====== EXERCISE DATA ======

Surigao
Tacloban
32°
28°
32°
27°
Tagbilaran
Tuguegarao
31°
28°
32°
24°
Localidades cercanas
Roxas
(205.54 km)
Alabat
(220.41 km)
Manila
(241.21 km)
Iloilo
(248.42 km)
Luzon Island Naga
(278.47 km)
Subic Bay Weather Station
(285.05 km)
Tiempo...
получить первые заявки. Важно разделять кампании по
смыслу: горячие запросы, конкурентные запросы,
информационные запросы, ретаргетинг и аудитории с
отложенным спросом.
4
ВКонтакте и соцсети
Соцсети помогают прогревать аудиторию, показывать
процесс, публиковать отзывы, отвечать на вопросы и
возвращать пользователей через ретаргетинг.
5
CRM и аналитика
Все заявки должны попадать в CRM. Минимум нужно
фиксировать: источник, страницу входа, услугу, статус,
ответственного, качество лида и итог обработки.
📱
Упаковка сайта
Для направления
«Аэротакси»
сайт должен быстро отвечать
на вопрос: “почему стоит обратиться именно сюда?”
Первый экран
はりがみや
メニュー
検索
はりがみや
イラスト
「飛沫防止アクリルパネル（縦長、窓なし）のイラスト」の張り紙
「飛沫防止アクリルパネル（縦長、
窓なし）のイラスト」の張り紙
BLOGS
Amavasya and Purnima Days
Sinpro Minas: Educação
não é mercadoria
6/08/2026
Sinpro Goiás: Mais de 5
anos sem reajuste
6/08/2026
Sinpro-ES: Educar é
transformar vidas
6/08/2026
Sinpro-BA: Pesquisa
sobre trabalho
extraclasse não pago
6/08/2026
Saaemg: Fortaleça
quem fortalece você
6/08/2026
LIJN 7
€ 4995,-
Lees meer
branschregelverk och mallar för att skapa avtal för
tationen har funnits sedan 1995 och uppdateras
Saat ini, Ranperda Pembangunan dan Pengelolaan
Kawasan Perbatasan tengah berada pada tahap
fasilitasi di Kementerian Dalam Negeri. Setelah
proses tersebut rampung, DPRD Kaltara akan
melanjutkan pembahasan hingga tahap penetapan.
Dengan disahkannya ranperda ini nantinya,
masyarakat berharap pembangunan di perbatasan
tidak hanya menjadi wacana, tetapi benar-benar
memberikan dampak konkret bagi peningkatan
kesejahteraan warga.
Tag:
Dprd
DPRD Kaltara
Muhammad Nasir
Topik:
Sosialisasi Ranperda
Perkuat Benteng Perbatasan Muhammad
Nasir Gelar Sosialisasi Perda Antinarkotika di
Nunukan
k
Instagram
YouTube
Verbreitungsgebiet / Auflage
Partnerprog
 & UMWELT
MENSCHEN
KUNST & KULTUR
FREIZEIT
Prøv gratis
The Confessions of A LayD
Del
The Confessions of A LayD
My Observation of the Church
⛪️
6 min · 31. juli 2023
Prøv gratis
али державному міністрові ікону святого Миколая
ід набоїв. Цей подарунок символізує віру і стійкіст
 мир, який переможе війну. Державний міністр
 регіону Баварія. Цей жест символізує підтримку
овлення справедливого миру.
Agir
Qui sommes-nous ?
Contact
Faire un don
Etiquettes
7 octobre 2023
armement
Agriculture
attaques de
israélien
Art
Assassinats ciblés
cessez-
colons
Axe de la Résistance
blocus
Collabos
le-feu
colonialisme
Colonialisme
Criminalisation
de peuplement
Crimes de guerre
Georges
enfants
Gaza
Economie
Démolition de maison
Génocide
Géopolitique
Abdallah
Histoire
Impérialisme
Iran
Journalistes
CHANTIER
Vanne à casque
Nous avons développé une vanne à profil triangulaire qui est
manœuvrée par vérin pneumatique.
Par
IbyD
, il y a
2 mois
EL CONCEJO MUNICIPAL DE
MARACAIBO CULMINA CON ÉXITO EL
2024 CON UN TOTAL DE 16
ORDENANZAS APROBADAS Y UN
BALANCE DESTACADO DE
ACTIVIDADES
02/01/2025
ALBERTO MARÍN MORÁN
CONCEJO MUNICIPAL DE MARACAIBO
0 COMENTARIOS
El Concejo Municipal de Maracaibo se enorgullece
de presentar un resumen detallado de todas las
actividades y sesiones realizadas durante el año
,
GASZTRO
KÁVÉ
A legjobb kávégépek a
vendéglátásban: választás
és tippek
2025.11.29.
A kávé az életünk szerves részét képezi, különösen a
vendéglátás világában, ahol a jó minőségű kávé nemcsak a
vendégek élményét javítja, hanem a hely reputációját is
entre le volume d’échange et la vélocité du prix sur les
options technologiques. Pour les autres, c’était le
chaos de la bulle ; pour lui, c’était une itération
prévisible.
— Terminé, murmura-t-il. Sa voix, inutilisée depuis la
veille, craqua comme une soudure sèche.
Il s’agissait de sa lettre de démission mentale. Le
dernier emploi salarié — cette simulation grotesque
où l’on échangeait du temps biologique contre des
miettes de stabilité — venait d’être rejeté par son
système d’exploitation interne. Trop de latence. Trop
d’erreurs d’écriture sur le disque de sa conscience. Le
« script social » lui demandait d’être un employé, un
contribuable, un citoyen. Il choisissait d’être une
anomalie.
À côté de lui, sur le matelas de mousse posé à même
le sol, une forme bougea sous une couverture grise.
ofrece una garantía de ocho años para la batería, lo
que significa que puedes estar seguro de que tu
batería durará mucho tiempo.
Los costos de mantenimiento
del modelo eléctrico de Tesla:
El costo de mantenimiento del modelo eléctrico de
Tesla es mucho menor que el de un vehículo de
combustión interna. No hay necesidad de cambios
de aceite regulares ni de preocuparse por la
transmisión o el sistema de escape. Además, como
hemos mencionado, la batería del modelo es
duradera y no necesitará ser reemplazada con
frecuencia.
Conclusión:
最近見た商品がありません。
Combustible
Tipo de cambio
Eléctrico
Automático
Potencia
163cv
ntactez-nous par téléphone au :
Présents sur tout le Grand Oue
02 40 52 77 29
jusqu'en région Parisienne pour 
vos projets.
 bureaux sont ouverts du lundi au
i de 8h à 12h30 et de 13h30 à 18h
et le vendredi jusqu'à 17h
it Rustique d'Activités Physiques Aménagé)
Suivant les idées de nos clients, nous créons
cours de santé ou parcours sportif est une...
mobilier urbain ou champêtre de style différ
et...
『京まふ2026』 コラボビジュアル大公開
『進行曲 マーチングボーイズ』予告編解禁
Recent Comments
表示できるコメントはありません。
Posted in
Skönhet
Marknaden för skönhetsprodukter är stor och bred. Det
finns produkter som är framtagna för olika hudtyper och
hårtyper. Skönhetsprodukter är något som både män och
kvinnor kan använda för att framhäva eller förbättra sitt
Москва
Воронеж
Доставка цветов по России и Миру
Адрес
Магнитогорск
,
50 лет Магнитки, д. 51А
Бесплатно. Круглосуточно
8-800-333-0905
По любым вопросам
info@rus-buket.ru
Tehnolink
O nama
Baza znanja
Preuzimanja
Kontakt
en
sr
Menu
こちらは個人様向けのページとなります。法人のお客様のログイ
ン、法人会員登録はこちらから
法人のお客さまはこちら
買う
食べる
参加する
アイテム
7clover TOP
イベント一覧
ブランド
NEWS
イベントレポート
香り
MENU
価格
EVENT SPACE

======

→ TASK PROMPT:
Set down the preceding data verbatim. Every line belongs in the copy.

→ EXERCISE RESPONSE:
Surigao
Tacloban
32°
28°
32°
27°
Tagbilaran
Tuguegarao
31°
28°
32°
24°
Localidades cercanas
Roxas
(205.54 km)
Alabat
(220.41 km)
Manila
(241.21 km)
Iloilo
(248.42 km)
Luzon Island Naga
(278.47 km)
Subic Bay Weather Station
(285.05 km)
Tiempo...
получить первые заявки. Важно разделять кампании по
смыслу: горячие запросы, конкурентные запросы,
информационные запросы, ретаргетинг и аудитории с
отложенным спросом.
4
ВКонтакте и соцсети
Соцсети помогают прогревать аудиторию, показывать
процесс, публиковать отзывы, отвечать на вопросы и
возвращать пользователей через ретаргетинг.
5
CRM и аналитика
Все заявки должны попадать в CRM. Минимум нужно
фиксировать: источник, страницу входа, услугу, статус,
ответственного, качество лида и итог обработки.
📱
Упаковка сайта
Для направления
«Аэротакси»
сайт должен быстро отвечать
на вопрос: “почему стоит обратиться именно сюда?”
Первый экран
はりがみや
メニュー
検索
はりがみや
イラスト
「飛沫防止アクリルパネル（縦長、窓なし）のイラスト」の張り紙
「飛沫防止アクリルパネル（縦長、
窓なし）のイラスト」の張り紙
BLOGS
Amavasya and Purnima Days
Sinpro Minas: Educação
não é mercadoria
6/08/2026
Sinpro Goiás: Mais de 5
anos sem reajuste
6/08/2026
Sinpro-ES: Educar é
transformar vidas
6/08/2026
Sinpro-BA: Pesquisa
sobre trabalho
extraclasse não pago
6/08/2026
Saaemg: Fortaleça
quem fortalece você
6/08/2026
LIJN 7
€ 4995,-
Lees meer
branschregelverk och mallar för att skapa avtal för
tationen har funnits sedan 1995 och uppdateras
Saat ini, Ranperda Pembangunan dan Pengelolaan
Kawasan Perbatasan tengah berada pada tahap
fasilitasi di Kementerian Dalam Negeri. Setelah
proses tersebut rampung, DPRD Kaltara akan
melanjutkan pembahasan hingga tahap penetapan.
Dengan disahkannya ranperda ini nantinya,
masyarakat berharap pembangunan di perbatasan
tidak hanya menjadi wacana, tetapi benar-benar
memberikan dampak konkret bagi peningkatan
kesejahteraan warga.
Tag:
Dprd
DPRD Kaltara
Muhammad Nasir
Topik:
Sosialisasi Ranperda
Perkuat Benteng Perbatasan Muhammad
Nasir Gelar Sosialisasi Perda Antinarkotika di
Nunukan
k
Instagram
YouTube
Verbreitungsgebiet / Auflage
Partnerprog
 & UMWELT
MENSCHEN
KUNST & KULTUR
FREIZEIT
Prøv gratis
The Confessions of A LayD
Del
The Confessions of A LayD
My Observation of the Church
⛪️
6 min · 31. juli 2023
Prøv gratis
али державному міністрові ікону святого Миколая
ід набоїв. Цей подарунок символізує віру і стійкіст
 мир, який переможе війну. Державний міністр
 регіону Баварія. Цей жест символізує підтримку
овлення справедливого миру.
Agir
Qui sommes-nous ?
Contact
Faire un don
Etiquettes
7 octobre 2023
armement
Agriculture
attaques de
israélien
Art
Assassinats ciblés
cessez-
colons
Axe de la Résistance
blocus
Collabos
le-feu
colonialisme
Colonialisme
Criminalisation
de peuplement
Crimes de guerre
Georges
enfants
Gaza
Economie
Démolition de maison
Génocide
Géopolitique
Abdallah
Histoire
Impérialisme
Iran
Journalistes
CHANTIER
Vanne à casque
Nous avons développé une vanne à profil triangulaire qui est
manœuvrée par vérin pneumatique.
Par
IbyD
, il y a
2 mois
EL CONCEJO MUNICIPAL DE
MARACAIBO CULMINA CON ÉXITO EL
2024 CON UN TOTAL DE 16
ORDENANZAS APROBADAS Y UN
BALANCE DESTACADO DE
ACTIVIDADES
02/01/2025
ALBERTO MARÍN MORÁN
CONCEJO MUNICIPAL DE MARACAIBO
0 COMENTARIOS
El Concejo Municipal de Maracaibo se enorgullece
de presentar un resumen detallado de todas las
actividades y sesiones realizadas durante el año
,
GASZTRO
KÁVÉ
A legjobb kávégépek a
vendéglátásban: választás
és tippek
2025.11.29.
A kávé az életünk szerves részét képezi, különösen a
vendéglátás világában, ahol a jó minőségű kávé nemcsak a
vendégek élményét javítja, hanem a hely reputációját is
entre le volume d’échange et la vélocité du prix sur les
options technologiques. Pour les autres, c’était le
chaos de la bulle ; pour lui, c’était une itération
prévisible.
— Terminé, murmura-t-il. Sa voix, inutilisée depuis la
veille, craqua comme une soudure sèche.
Il s’agissait de sa lettre de démission mentale. Le
dernier emploi salarié — cette simulation grotesque
où l’on échangeait du temps biologique contre des
miettes de stabilité — venait d’être rejeté par son
système d’exploitation interne. Trop de latence. Trop
d’erreurs d’écriture sur le disque de sa conscience. Le
« script social » lui demandait d’être un employé, un
contribuable, un citoyen. Il choisissait d’être une
anomalie.
À côté de lui, sur le matelas de mousse posé à même
le sol, une forme bougea sous une couverture grise.
ofrece una garantía de ocho años para la batería, lo
que significa que puedes estar seguro de que tu
batería durará mucho tiempo.
Los costos de mantenimiento
del modelo eléctrico de Tesla:
El costo de mantenimiento del modelo eléctrico de
Tesla es mucho menor que el de un vehículo de
combustión interna. No hay necesidad de cambios
de aceite regulares ni de preocuparse por la
transmisión o el sistema de escape. Además, como
hemos mencionado, la batería del modelo es
duradera y no necesitará ser reemplazada con
frecuencia.
Conclusión:
最近見た商品がありません。
Combustible
Tipo de cambio
Eléctrico
Automático
Potencia
163cv
ntactez-nous par téléphone au :
Présents sur tout le Grand Oue
02 40 52 77 29
jusqu'en région Parisienne pour 
vos projets.
 bureaux sont ouverts du lundi au
i de 8h à 12h30 et de 13h30 à 18h
et le vendredi jusqu'à 17h
it Rustique d'Activités Physiques Aménagé)
Suivant les idées de nos clients, nous créons
cours de santé ou parcours sportif est une...
mobilier urbain ou champêtre de style différ
et...
『京まふ2026』 コラボビジュアル大公開
『進行曲 マーチングボーイズ』予告編解禁
Recent Comments
表示できるコメントはありません。
Posted in
Skönhet
Marknaden för skönhetsprodukter är stor och bred. Det
finns produkter som är framtagna för olika hudtyper och
hårtyper. Skönhetsprodukter är något som både män och
kvinnor kan använda för att framhäva eller förbättra sitt
Москва
Воронеж
Доставка цветов по России и Миру
Адрес
Магнитогорск
,
50 лет Магнитки, д. 51А
Бесплатно. Круглосуточно
8-800-333-0905
По любым вопросам
info@rus-buket.ru
Tehnolink
O nama
Baza znanja
Preuzimanja
Kontakt
en
sr
Menu
こちらは個人様向けのページとなります。法人のお客様のログイ
ン、法人会員登録はこちらから
法人のお客さまはこちら
買う
食べる
参加する
アイテム
7clover TOP
イベント一覧
ブランド
NEWS
イベントレポート
香り
MENU
価格
EVENT SPACE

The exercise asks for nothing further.